### WHAT TO WORK ON
For each line below, check for the word "Receitas", then state how many lines contain it, with no other output.

------ DATA ------

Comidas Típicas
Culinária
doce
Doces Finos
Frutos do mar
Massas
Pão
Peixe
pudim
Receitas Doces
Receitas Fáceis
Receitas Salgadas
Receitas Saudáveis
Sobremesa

------
------ DATA ------

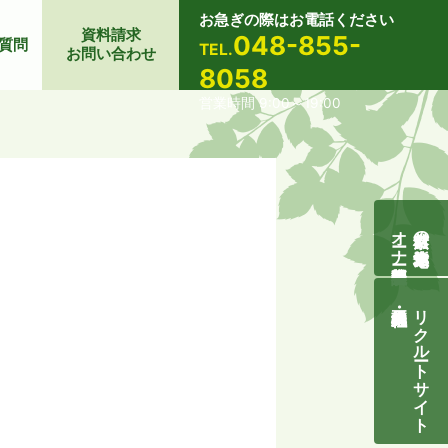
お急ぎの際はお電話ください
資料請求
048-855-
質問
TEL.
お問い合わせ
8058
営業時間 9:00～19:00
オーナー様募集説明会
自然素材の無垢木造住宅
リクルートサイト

------

### REPLY
4